Another class that made a deep impact on Albert was a fourth-year pastoral training course, which employed actors to simulate scenarios musmachim might encounter as pulpit rabbis. “We were expected to take the role of the rabbi and try to counsel these actors as if they were experiencing these real-life scenarios,” he said. “In one of these cases, I had to tell a congregant that a close relative of theirs had passed away, and the actors were extremely lifelike. Within a year or two those were very real scenarios that I had to deal with, knowing what to do and what to say in the minutes and hours after a loved one has passed away, and this course was exceedingly helpful in preparing me for that.”
But Albert’s connection to RIETS didn’t end when he earned his semicha. “I have my rebbe, Rav Baruch Simon, on speed dial—I speak to him constantly about many different halachic issues that come up in my community,” Albert said. “I’ve also been really blessed to attend the YU yarchei kallahs [days of learning] for rabbis starting new positions with Rabbi Jacob J. Schachter and Rabbi Ari Sytner and the chizuk [inspiration] that we’ve gotten there has been really helpful. It really helped me understand that I wasn’t the only person going through what I was going through.”

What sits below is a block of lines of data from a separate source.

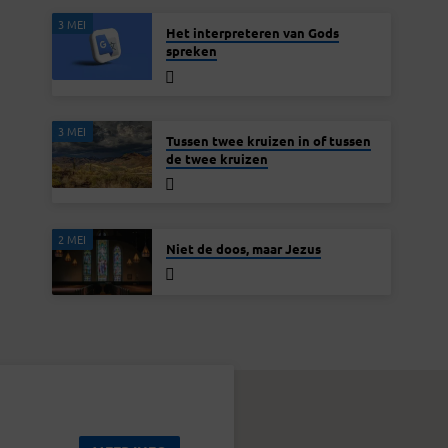
3 MEI
Het interpreteren van Gods
spreken
3 MEI
Tussen twee kruizen in of tussen
de twee kruizen
2 MEI
Niet de doos, maar Jezus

With his congregation in Oakland, Albert is enjoying the opportunity to completely immerse himself in building the Jewish community, in as many ways as he can. “I feel deeply committed to Jewish communities in out of town settings,” he said. “I think there’s so much I can gain by being in a community with a tremendous amount of diversity, and as a young rabbi when you go to these communities you become deeply involved in every part of the Jewish picture, from eruv to kashrut to Talmud Torah to pastoral work. I oversaw the building of a mikvah last year, I am engaged in success of our local orthodox day school, we’re building an eruv. It is so rewarding to invest deeply in these communities.”
Ultimately, Albert hopes that his position as a rabbi enables him to make a true difference in the lives of Jews from many backgrounds and levels of observance. “My goals as a pulpit rabbi is to be an access point for the incredible mesorah [tradition] that we have as Orthodox Jews from every background, show people how deeply relevant and meaningful a Jewish life can be and help them take the next step in their Jewish journey without judging them or making them feel uncomfortable,” he said.